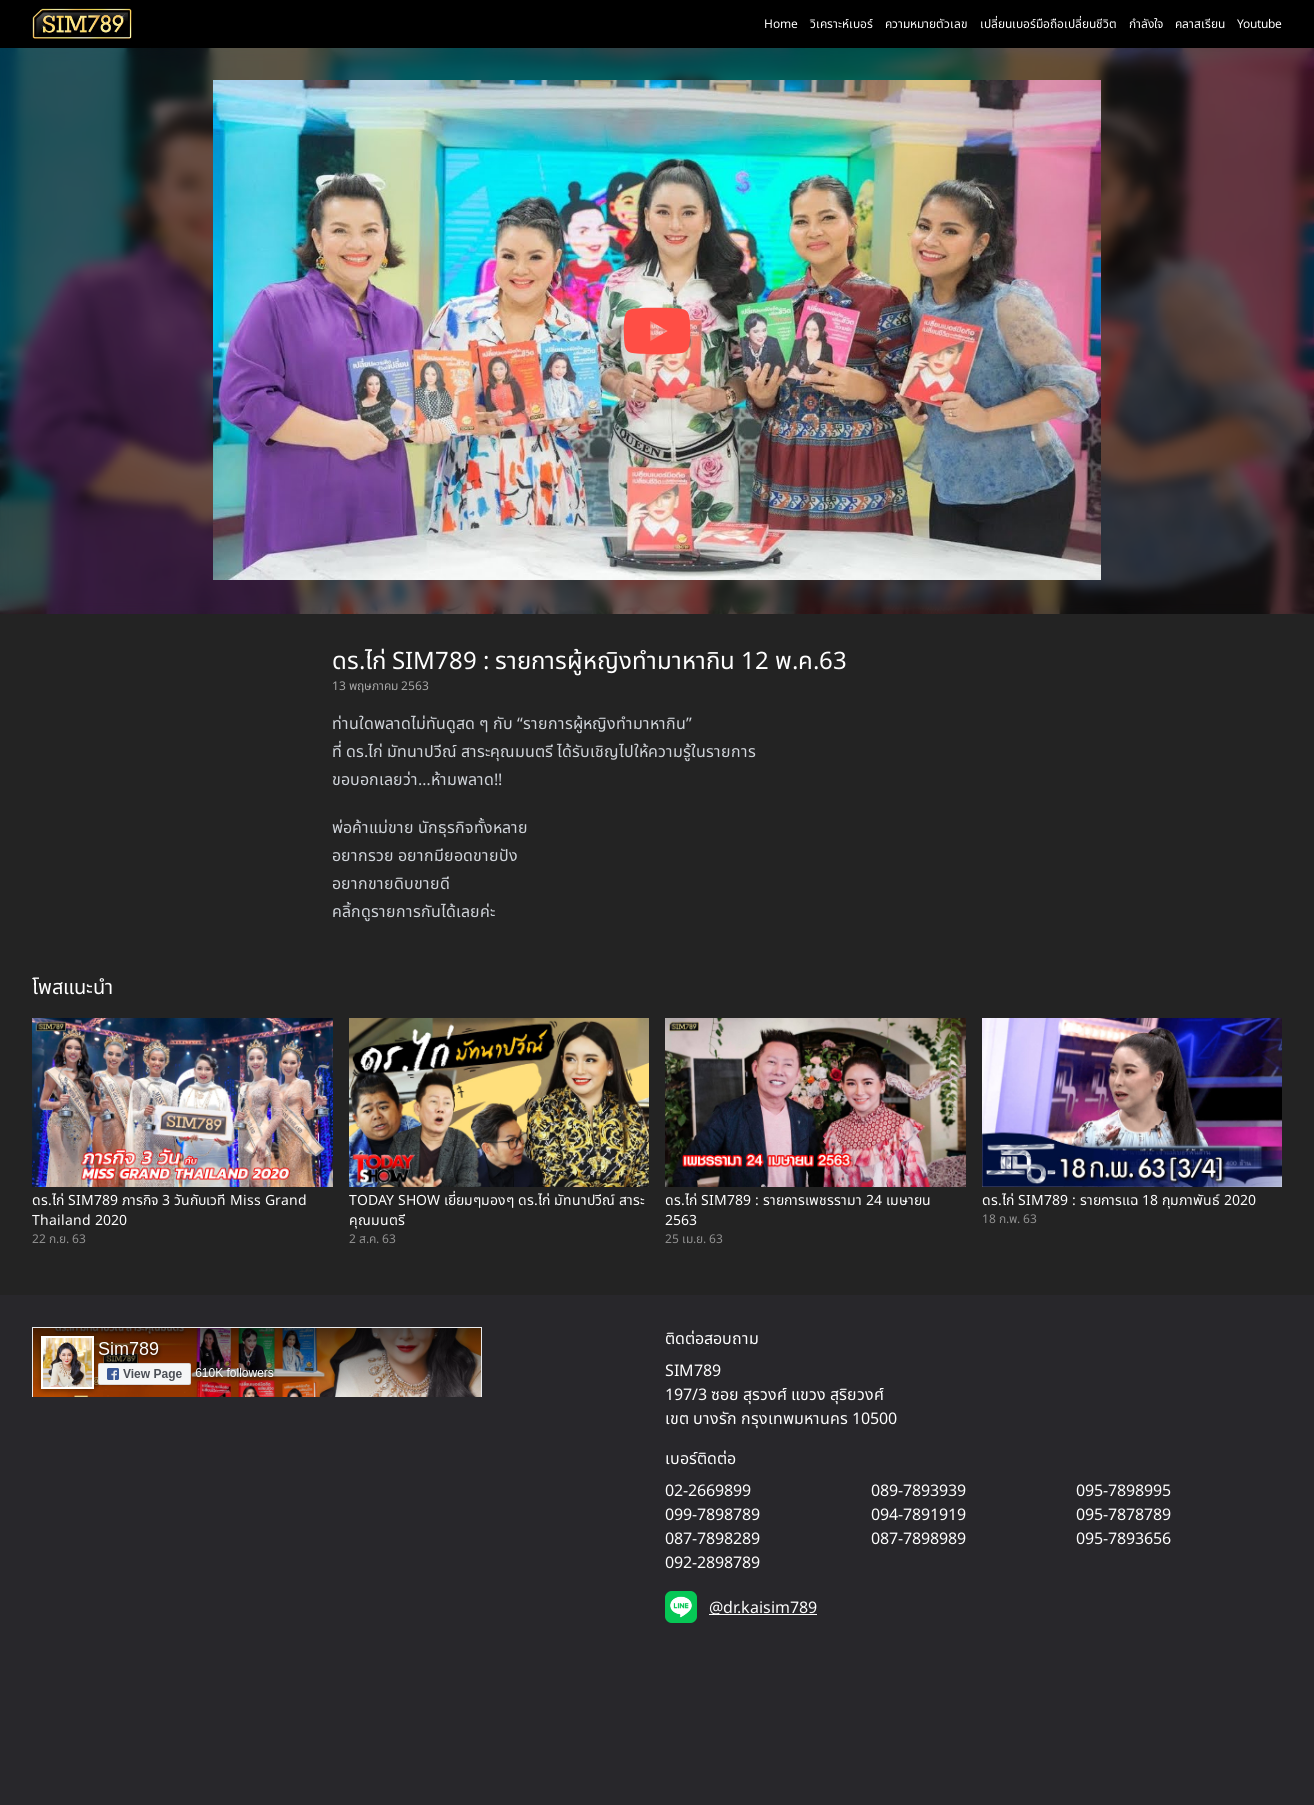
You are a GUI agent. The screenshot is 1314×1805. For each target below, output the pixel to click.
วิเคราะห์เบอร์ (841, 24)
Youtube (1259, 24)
·····
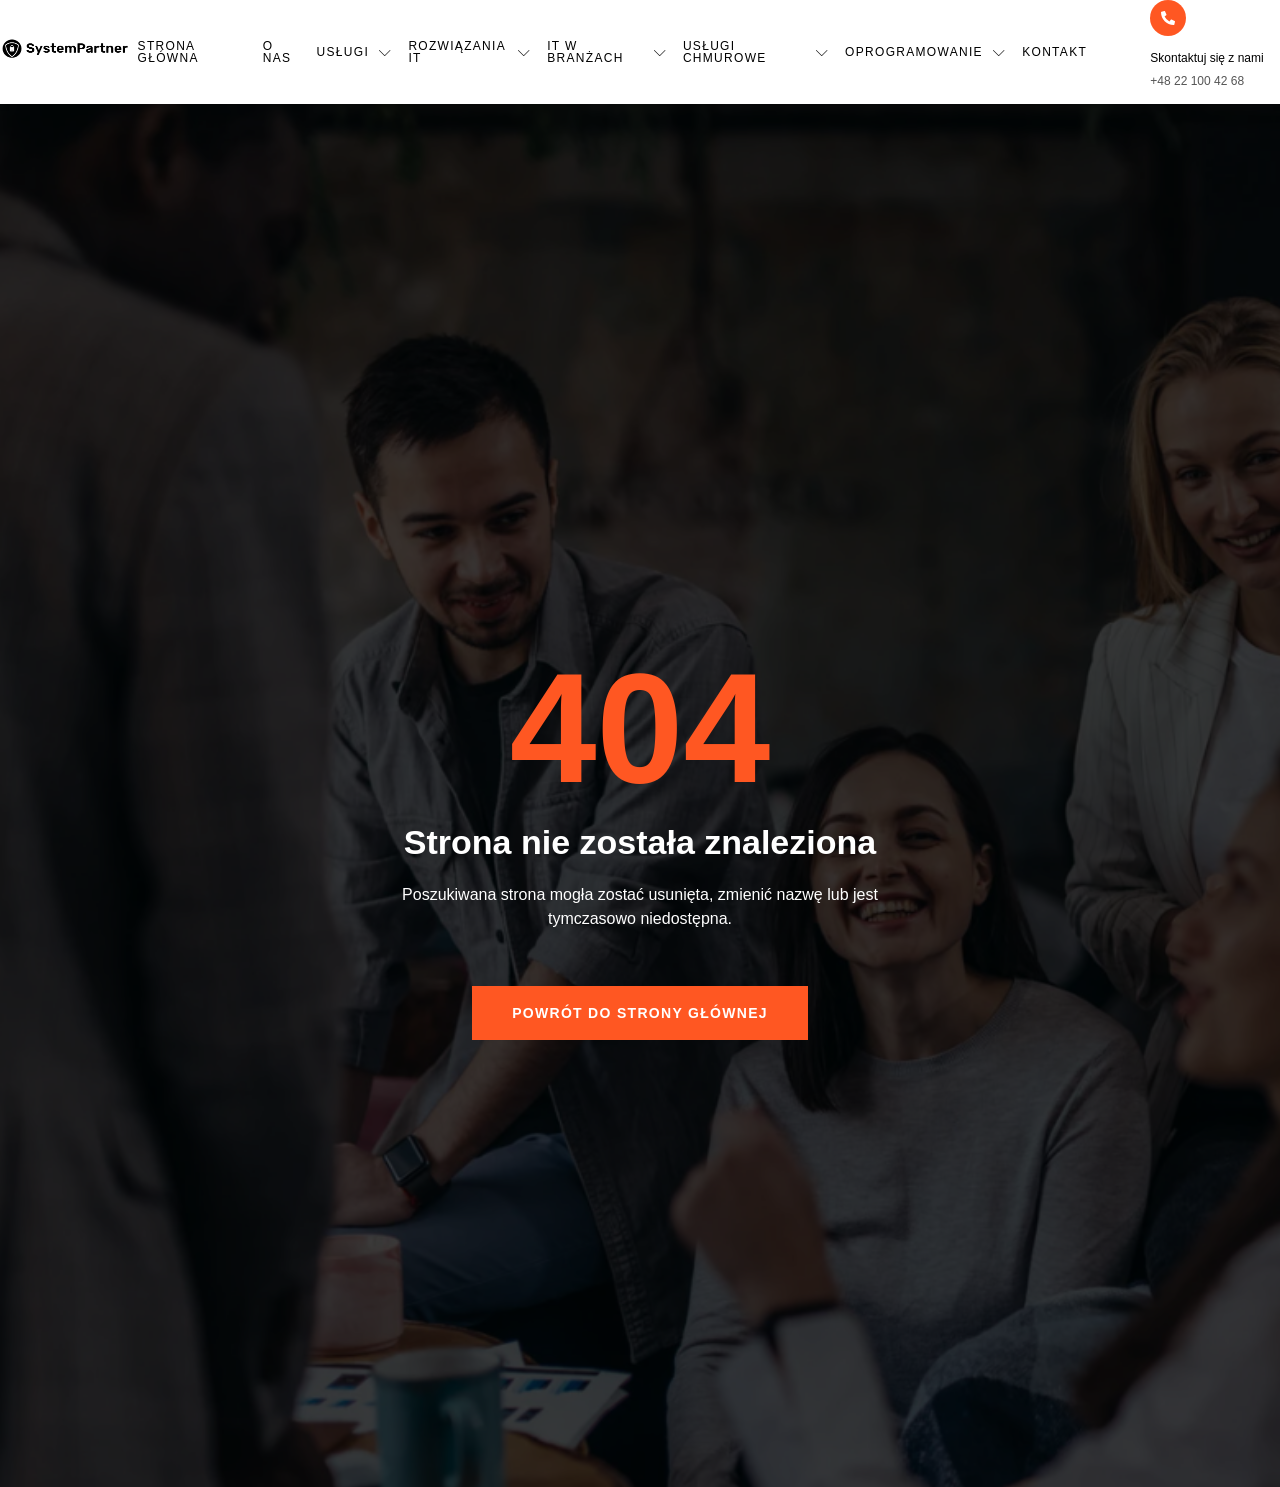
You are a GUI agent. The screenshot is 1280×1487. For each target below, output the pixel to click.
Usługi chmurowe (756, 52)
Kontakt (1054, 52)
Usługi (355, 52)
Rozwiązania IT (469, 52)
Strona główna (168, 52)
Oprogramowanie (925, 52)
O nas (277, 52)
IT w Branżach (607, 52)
·····
Reproduce exactly the entries above, limited to the lines from the one with "You are a GUI agent. The screenshot is 1314×1805." through the one with "Youtube (1259, 24)", both included.

You are a GUI agent. The screenshot is 1314×1805. For each target below, output the pixel to click.
วิเคราะห์เบอร์ (841, 24)
Youtube (1259, 24)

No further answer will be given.